(Saved data entries)
--------------------------------

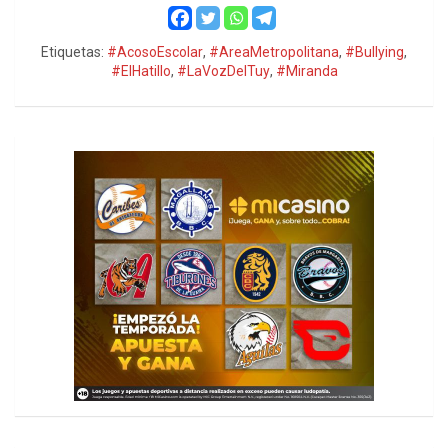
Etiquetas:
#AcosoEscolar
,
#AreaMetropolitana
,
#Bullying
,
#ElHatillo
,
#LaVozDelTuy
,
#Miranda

--------------------------------

Set the records down again exactly, and omit any picture in them.

Etiquetas:
#AcosoEscolar
,
#AreaMetropolitana
,
#Bullying
,
#ElHatillo
,
#LaVozDelTuy
,
#Miranda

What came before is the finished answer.